La tension monte en Europe et le déconfinement sera 'agité'

  • A Madrid des manifestations populaires réclamant des comptes au gouvernement espagnol sur la gestion de la crise sanitaire (et en particulier la démission du premier ministre) ont dégénéré et conduit à des affrontements avec les forces de l'ordre.

  • L'Espagne a commencé sa première phase de déconfinement cette semaine, mais les grandes villes comme Madrid et Barcelone en ont été exclues, par crainte d'un rebond du nombre de cas de coronavirus.

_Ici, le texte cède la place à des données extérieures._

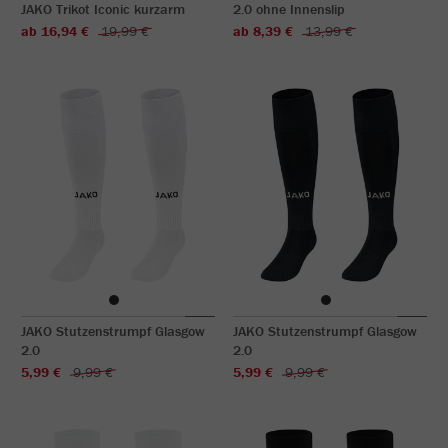
JAKO Trikot Iconic kurzarm
2.0 ohne Innenslip
ab 16,94 €
19,99 €
ab 8,39 €
13,99 €
JAKO Stutzenstrumpf Glasgow
JAKO Stutzenstrumpf Glasgow
2.0
2.0
5,99 €
9,99 €
5,99 €
9,99 €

  • Des manifestations et affrontements avec les forces de l'ordre autour de la gestion de la crise sanitaire ont également été rapportés à travers l’Europe (Allemagne, Autriche etc.)

Lecture:

  • A mettre en parallèle, un appel à la mobilisation a été lancé sur Lyon pour ce samedi. Avec pour but de dénoncer la catastrophe économique qui accompagne la mauvaise gestion de la crise sanitaire, cette mobilisation tente aussi de s'opposer de manière préventive aux mesures concoctées par le gouvernement (allongement de la durée du travail et suppression des jours de vacances, impôts supplémentaires etc.).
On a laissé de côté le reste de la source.